Sleep Disorders • Insomnia • inability to sleep • a third of Canadians • especially women and older adults • Sleepwalking (somnambulism) • during stages 3 and 4 of sleep
Sleep Disorders • Nightmare • a frightening dream that awakens the dreamer from REM sleep • peak at age 3 to 6 years, then decline • Night terror • a sudden arousal from non-REM sleep and intense fear • peak at age 5 to 7, then decline
Sleep Disorders • Narcolepsy • an overpowering urge to sleep • may fall asleep while talking or standing up • Sleep apnea • stop breathing during sleep • numerous brief awakenings • most common among infants and adults over 65
Dreams • Imputed with historical, personal, and religious significance • Dreams are described at length in more than 70 passages in the Bible. • Gender differences in content • Men: aggression, torso anatomy, sexuality, success • Women: friends, victimization
Freud and Dreams • Dreaming is wish fulfillment. • an unconscious attempt to fulfill needs that cannot be expressed, or go ungratified, in the waking hours • both hopes and fears • Many dreams are combinations of distant early experiences with our parents and more recent events.
Freud and Dreams • Example dream: snake and a king • Manifest content of a dream is the surface content. • contain symbols that distort and disguise the dream's true meaning • Latent content of a dream is the hidden content, its unconscious meaning.
Dreams • Cognitive theory of dreaming • same cognitive processes as when awake • Activation-synthesis theory • dreaming occurs when the cerebral cortex synthesizes neural signals from the lower part of the brain • random brain activity
Hypnosis • A psychological state or possibly altered attention and awareness in which the individual is unusually responsive to suggestions
Brain Imaging Evidence • EEG of hypnotized individuals • Predominance of alpha and beta waves • Hobson of Harvard University • PET and fMRI data indicates differences between hypnotized and non-hypnotized individuals
Hypnosis • Do you think you can be hypnotized? • Individual variations • 10 to 20% very susceptible • 10% or less not susceptible
Four Steps in Hypnosis • 1. Distractions are minimized. • 2. Hypnotist tells person to concentrate on something specific. • 3. Hypnotist tells person what to expect in the hypnotic state. • 4. Hypnotist suggests certain events or feelings.
Hypnosis • Some psychologists believe that hypnosis is a divided state of consciousness • Hilgard told hypnotized students they would not experience pain while one arm was in ice-cold water. • Pressed key with other hand to report pain, but verbally said no pain
Hypnosis • Social cognitive behaviour view of hypnosis • Normal state of consciousness where person behaves the way one thinks a hypnotized person should behave • Nick Spanos (Carleton University)
Applications of Hypnosis • Hypnosis is widely used in psychotherapy, medicine, dentistry, criminal investigations, and sports. • Hypnosis can reduce the experience of pain in some people.
Applications of Hypnosis • Sometimes hypnosis is used to enhance people’s ability to remember. • Under hypnosis some people • remember more specific crime details • misremember more false crime details • Can We Trust Forensic Hypnosis? • See “Critical Reflections” for statistics
Psychoactive Drugs • Drugs that act on the nervous system to alter consciousness, modify perceptions, and change moods. • Drug tolerance is the need to take increasing amounts to produce the same effect.

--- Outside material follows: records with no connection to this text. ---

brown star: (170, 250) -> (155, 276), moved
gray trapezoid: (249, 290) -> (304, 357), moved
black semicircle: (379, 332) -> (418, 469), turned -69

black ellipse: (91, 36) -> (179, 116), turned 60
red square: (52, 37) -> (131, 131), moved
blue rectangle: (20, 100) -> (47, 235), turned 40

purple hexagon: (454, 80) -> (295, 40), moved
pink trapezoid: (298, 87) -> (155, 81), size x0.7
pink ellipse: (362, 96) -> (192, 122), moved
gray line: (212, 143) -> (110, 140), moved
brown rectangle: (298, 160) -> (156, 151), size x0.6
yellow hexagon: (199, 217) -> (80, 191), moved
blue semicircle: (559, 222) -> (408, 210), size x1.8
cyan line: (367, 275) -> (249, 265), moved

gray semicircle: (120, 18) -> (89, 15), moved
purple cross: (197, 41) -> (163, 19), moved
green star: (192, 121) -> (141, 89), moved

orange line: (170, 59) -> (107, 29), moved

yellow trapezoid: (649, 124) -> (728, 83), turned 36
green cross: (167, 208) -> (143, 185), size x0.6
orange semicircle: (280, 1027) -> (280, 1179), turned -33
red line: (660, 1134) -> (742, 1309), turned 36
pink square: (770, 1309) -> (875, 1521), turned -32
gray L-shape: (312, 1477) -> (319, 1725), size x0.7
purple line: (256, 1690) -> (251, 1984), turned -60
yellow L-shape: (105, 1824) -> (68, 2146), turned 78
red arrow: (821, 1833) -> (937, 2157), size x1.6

Psychoactive Drugs • Addiction refers to either a physical or psychological dependency, or both. • Physical dependence has occurred if disuse produces unpleasant withdrawal symptoms. • Psychological dependence is the strong desire to repeat use for emotional reasons.
Reward Pathway for Psychoactive Drugs Psychoactive drugs increase dopamine levels in the brain’s reward pathways.